Dammbrüche im Eis: Der gigantische Canyon unter dem grönländische Eisschild entstand durch katastrophale Schmelzwasser-Fluten, wie nun eine Studie enthüllt. Demnach führten Klimawechsel am Beginn des Eiszeitalters zur Bildung großer Gletscherseen, deren Wassermassen nur durch Eisdämme zurückgehalten wurden. Der wiederholte Bruch dieser Dämme löste enorme Sturzfluten aus, die im Laufe der Zeit die Riesenschlucht einkerbten, wie die Forscher im Fachmagazin „Geology“ berichten.

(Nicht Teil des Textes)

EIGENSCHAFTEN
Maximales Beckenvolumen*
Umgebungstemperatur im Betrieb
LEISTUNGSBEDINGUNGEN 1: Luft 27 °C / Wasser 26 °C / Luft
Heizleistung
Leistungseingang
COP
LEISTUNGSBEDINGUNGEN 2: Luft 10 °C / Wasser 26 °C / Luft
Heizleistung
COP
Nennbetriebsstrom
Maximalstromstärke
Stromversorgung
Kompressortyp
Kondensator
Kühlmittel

Unter dem kilometerdicken Eispanzer Grönlands verbirgt sich eine gigantische Kerbe in der Erde – eine Schlucht, die die Insel einmal von Norden nach Süden durchzieht. Mit einer Länge von 750 Kilometern und einer Tiefe von teils mehreren Kilometern ist dieser erst im Jahr 2013 entdeckte Mega-Canyon einer der größten der Erde. Durch ihn und das von ihm ausgehende Netzwerk von Seitenschluchten strömen große Mengen Schmelzwasser nordwärts bis zur Mündung unter dem Petermann-Gletscher.

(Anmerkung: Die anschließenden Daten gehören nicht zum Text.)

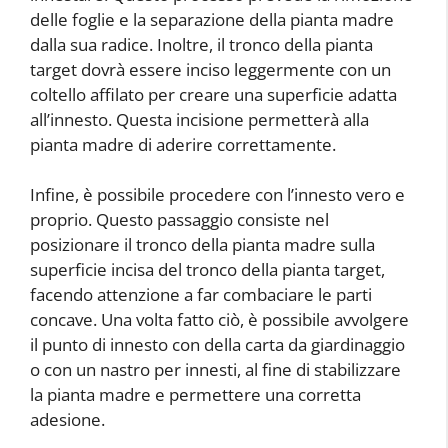
delle foglie e la separazione della pianta madre
dalla sua radice. Inoltre, il tronco della pianta
target dovrà essere inciso leggermente con un
coltello affilato per creare una superficie adatta
all’innesto. Questa incisione permetterà alla
pianta madre di aderire correttamente.
Infine, è possibile procedere con l’innesto vero e
proprio. Questo passaggio consiste nel
posizionare il tronco della pianta madre sulla
superficie incisa del tronco della pianta target,
facendo attenzione a far combaciare le parti
concave. Una volta fatto ciò, è possibile avvolgere
il punto di innesto con della carta da giardinaggio
o con un nastro per innesti, al fine di stabilizzare
la pianta madre e permettere una corretta
adesione.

Abkühlung mit warmen Zwischenzeiten
Doch wie ist die subglaziale Riesenschlucht entstanden? Das haben nun Benjamin Keisling von der University of Massachusetts und seine Kollegen untersucht. Dafür rekonstruierten sie Klima, Ausmaß der Vergletscherung und Schmelzvorgänge der letzten rund 2,6 Millionen Jahre. Sie blickten damit in die Zeit zurück, in der das globale Klima allmählich so weit abkühlte, dass die Arktis vereiste und auch die Gletscher auf Grönland heranwuchsen.

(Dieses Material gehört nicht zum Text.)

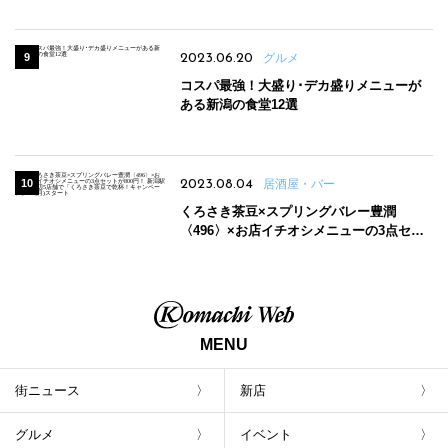
2023.06.20
グルメ
コスパ最強！大盛り･デカ盛りメニューが
ある新潟の食堂12選
2023.08.04
居酒屋・バー
くろさき茶豆×スプリングバレー豊潤
〈496〉×お店イチオシメニューの3点セッ
トが800円！ 新潟駅周辺5店舗で「くろさき
茶豆で乾杯！キャンペーン」8/7(月)スター
ト
MENU
街ニュース
新店
グルメ
イベント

Es zeigte sich: In dieser Zeit kam es nach langen Perioden stabilen, kalten Klimas immer wieder zu ungewöhnlich warmen Zwischenepisoden, in denen der heranwachsende Eisschild sich vorübergehend zurückzog und in Teilen aufschmolz. Dadurch jedoch entstanden große Schmelzwasserseen, die von Dämmen aus Eis umgeben waren.
Sturzfluten nach Dammbrüchen
Manchmal jedoch kam es dabei zur Katastrophe: Die Eisdämme brachen und enorme Mengen an Schmelzwasser ergossen sich in einer Sturzflut über die Landschaft. Im Laufe der Zeit gruben diese wiederholten Zyklen von sich füllenden Gletscherseen und Dammbrüchen immer tiefere Schluchten in die nach Norden hin abfallende Landschaft. Nach Dutzenden, vielleicht sogar hunderten solcher Schmelzwasserfluten entstand so auch die zentrale Mega-Schlucht Grönlands.
„Die Interaktionen zwischen dem Klima, dem wachsenden Eisschild und der Topografie trugen dazu bei, dass der Mega-Canyon durch die wiederholten, katastrophalen Sturzfluten eingekerbt wurde“, erklären die Forscher. „Wenn sich diese Megafluten ereigneten, könnten sie selbst die Ozeanzirkulation beeinflusst haben und dadurch Klimaveränderungen von regionaler und vielleicht sogar globaler Bedeutung verursacht haben.“
Einfluss bis heute
Solche Sturzfluten aus Schmelzwasserseen sind kein Phänomen nur der Vergangenheit – auch heute noch gibt es Gletscherseen, die solche katastrophalen Fluten verursachen können. Auf Island kommen solche „Jökulhaup“ genannten Gletscherfluten häufig vor, wenn ein subglazialer Vulkanausbruch große Mengen an Schmelzwasser unter dem Eis erzeugt. Aber auch in Gebirgen entstehen im Zuge des Klimawandels immer wieder potenziell instabile Gletscherseen.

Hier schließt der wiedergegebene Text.